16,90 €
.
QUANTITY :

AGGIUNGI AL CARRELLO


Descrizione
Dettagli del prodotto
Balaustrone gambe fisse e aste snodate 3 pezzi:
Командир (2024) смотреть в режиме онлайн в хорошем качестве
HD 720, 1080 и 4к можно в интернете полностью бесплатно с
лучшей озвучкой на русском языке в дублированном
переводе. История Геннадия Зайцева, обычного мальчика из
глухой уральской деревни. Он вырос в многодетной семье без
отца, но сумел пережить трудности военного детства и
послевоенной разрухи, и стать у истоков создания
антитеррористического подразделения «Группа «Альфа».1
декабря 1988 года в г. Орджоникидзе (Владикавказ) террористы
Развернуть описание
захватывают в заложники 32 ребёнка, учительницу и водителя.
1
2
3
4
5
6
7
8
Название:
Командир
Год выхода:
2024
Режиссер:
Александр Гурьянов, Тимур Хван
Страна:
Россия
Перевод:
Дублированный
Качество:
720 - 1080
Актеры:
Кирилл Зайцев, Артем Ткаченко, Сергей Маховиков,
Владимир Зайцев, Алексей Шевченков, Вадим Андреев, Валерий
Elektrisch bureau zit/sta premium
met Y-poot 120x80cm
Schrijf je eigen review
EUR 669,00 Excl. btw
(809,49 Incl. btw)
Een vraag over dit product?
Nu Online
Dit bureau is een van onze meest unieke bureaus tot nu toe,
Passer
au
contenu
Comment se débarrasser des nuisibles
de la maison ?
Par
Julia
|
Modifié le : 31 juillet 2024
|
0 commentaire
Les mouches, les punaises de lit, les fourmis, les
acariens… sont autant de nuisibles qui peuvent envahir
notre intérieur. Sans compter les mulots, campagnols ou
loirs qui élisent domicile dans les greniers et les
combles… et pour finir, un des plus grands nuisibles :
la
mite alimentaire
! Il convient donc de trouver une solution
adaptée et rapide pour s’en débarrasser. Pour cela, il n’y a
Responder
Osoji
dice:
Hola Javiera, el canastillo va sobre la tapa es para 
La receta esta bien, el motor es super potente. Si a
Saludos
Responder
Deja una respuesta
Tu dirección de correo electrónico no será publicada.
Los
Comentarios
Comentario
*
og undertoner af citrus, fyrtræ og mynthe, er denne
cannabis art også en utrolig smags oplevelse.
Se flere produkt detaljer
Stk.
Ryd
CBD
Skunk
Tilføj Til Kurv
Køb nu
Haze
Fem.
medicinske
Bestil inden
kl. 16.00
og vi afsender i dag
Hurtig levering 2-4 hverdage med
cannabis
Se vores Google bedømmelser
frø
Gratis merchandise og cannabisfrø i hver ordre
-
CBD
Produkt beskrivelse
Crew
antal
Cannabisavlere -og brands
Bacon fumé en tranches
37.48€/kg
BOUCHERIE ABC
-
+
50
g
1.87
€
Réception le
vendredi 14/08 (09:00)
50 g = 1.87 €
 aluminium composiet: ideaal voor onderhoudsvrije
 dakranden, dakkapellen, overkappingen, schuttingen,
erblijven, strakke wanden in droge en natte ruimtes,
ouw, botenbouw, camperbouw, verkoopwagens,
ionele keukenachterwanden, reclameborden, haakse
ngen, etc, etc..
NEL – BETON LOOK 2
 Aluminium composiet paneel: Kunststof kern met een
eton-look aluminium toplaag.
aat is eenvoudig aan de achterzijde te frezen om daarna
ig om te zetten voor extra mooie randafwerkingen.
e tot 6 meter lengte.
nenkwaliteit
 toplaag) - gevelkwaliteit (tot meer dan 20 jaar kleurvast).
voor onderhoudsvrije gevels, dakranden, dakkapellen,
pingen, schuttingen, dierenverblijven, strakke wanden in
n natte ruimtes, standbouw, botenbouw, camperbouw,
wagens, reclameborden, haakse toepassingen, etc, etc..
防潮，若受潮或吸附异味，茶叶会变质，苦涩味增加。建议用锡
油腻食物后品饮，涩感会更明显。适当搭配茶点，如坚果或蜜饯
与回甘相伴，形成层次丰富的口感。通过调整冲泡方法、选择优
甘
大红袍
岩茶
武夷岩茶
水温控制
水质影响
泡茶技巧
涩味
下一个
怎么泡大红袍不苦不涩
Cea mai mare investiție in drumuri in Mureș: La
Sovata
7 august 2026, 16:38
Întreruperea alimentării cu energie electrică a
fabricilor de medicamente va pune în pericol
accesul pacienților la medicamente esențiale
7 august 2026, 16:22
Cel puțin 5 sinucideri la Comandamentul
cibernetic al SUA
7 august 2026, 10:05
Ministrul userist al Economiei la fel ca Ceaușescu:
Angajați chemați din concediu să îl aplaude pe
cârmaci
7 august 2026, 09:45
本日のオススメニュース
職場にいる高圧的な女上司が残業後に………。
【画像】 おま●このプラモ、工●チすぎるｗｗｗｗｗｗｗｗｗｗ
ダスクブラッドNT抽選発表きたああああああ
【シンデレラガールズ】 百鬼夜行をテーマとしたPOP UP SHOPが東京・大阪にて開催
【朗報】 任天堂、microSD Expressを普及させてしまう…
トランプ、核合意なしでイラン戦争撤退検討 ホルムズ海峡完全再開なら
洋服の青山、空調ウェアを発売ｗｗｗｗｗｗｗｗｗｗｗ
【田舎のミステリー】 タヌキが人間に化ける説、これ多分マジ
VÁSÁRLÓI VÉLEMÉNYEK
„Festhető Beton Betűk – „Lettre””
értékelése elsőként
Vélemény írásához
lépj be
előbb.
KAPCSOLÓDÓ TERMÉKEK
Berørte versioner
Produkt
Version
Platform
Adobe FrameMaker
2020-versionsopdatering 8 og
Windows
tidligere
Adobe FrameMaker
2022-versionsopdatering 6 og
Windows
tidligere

***

I'd like the lines above from the one with "Владимир Зайцев, Алексей" up to and including the one with "Hola Javiera, el" copied exactly, with no other lines.

Владимир Зайцев, Алексей Шевченков, Вадим Андреев, Валерий
Elektrisch bureau zit/sta premium
met Y-poot 120x80cm
Schrijf je eigen review
EUR 669,00 Excl. btw
(809,49 Incl. btw)
Een vraag over dit product?
Nu Online
Dit bureau is een van onze meest unieke bureaus tot nu toe,
Passer
au
contenu
Comment se débarrasser des nuisibles
de la maison ?
Par
Julia
|
Modifié le : 31 juillet 2024
|
0 commentaire
Les mouches, les punaises de lit, les fourmis, les
acariens… sont autant de nuisibles qui peuvent envahir
notre intérieur. Sans compter les mulots, campagnols ou
loirs qui élisent domicile dans les greniers et les
combles… et pour finir, un des plus grands nuisibles :
la
mite alimentaire
! Il convient donc de trouver une solution
adaptée et rapide pour s’en débarrasser. Pour cela, il n’y a
Responder
Osoji
dice:
Hola Javiera, el canastillo va sobre la tapa es para 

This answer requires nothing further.